Le LOSC subit très vite une nouvelle déconvenue : après 4 minutes, Christian Pérez ressent une douleur derrière la cuisse et doit sortir. Pas de libéro, un meneur de jeu en moins, et un remplacement déjà utilisé (on peut en faire deux maximum) : « dans le genre scénario catastrophe, l’équipe de Jean Fernandez a été servie ». Arnaud Duncker entre en jeu et se place aux côtés de Roger Hitoto : le LOSC passe de défensif à ultra-défensif.
Comme on pouvait le craindre, il ne se passe pas grand chose sur le terrain : Lille joue pour tenir le 0-0 et, en face, « c’est un Lens « petit bras » que les hommes de Jean Fernandez croisaient sur leur route », et les Lensois font preuve de « cruelles lacunes » au milieu. Le LOSC tente quelques percées par Assadourian mais « le derby, comme d’habitude, s’enfonçait dans la grisaille ». À la demi-heure de jeu, entre des Lillois repliés et des Lensois qui n’emballent pas le match, on ne note toujours aucune occasion ! « Les lillois géraient les opérations à leur rythme. C’est-à-dire, le plus souvent, à la vitesse d’un escargot. Mais que dire de leurs rivaux ! En panne d’inspiration, en panne de tout ».
Finalement, le principal acteur de cette première période est l’arbitre, Alain Sars. Dans la lignée des consignes données pour la coupe du monde, la D1 se veut désormais plus sévère à l’égard des contestataires, des fautes d’anti-jeu, et impose désormais le rouge direct pour tout tacle par derrière non-maîtrisé.

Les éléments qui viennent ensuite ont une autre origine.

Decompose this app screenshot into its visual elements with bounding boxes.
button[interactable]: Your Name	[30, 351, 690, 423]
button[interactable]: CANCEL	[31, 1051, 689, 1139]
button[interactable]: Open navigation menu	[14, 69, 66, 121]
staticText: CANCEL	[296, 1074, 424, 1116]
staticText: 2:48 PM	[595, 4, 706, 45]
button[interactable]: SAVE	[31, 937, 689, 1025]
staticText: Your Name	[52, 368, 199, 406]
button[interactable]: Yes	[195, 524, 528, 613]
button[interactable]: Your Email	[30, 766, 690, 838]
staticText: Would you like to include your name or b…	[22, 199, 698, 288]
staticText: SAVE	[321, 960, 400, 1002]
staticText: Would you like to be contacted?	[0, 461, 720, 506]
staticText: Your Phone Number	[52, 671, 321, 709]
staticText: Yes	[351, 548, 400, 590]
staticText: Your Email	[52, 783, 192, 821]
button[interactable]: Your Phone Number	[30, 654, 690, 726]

Dès la 6e minute, Lévenard est averti pour avoir poussé le ballon alors que l’arbitre avait sifflé ; puis Arsène (20e) pour avoir fauché Sibierski, et Meyrieu (22e), pour une faute sur Leclercq, reçoivent un jaune ; après une altercation, Wallemme et Garcia sont également avertis (31e) ; et Leclercq, pour avoir stoppé irrégulièrement Laigle, reçoit lui aussi son jaune (36e). À la pause, le score est de 0-0. Le public lensois peut enfin donner de la voix à la mi-temps grâce aux adieux de Robby Slater : ce rouquin s’offre un tour d’honneur.
Patrice Bergues opère un changement à la pause : Wilson Oruma remplace Hervé Arsène. Cela ne change pas la physionomie du match : « le jeune nigérian sollicitait bien ses partenaires, mais il ne recevait en guise de réponses que des passes tordues. Au LOSC, on relevait la même indigence » ; alors, « au retour des vestiaires, on retomba dans la monotonie ».

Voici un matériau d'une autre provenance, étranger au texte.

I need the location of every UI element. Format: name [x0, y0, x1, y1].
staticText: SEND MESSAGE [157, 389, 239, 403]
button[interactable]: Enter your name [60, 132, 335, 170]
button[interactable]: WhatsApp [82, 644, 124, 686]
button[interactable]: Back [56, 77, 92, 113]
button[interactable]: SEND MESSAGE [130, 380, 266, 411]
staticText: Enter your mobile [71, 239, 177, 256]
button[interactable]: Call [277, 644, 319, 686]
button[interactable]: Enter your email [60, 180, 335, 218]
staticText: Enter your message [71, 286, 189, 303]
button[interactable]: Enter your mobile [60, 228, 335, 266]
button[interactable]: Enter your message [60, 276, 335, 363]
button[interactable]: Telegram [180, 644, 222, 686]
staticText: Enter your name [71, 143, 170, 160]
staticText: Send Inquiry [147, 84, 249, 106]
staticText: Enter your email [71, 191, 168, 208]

Après une heure de jeu, Lévenard fauche Tiéhi et reçoit un deuxième avertissement : « à 10, on ne donnait pas cher des chances lilloises dans ce match », d’autant que Bergues en profite dans la foulée pour dynamiser son attaque en lançant Omam-Biyik à la place de Tiéhi (64e). Mais Lens ne parvient toujours pas à prendre le jeu à son compte, et l’expulsion a pour effet, dans un premier temps, de cadenasser encore davantage le match. En effet, Assadourian a quitté son poste en attaque pour marquer Debève au milieu : « le ronron pouvait reprendre ».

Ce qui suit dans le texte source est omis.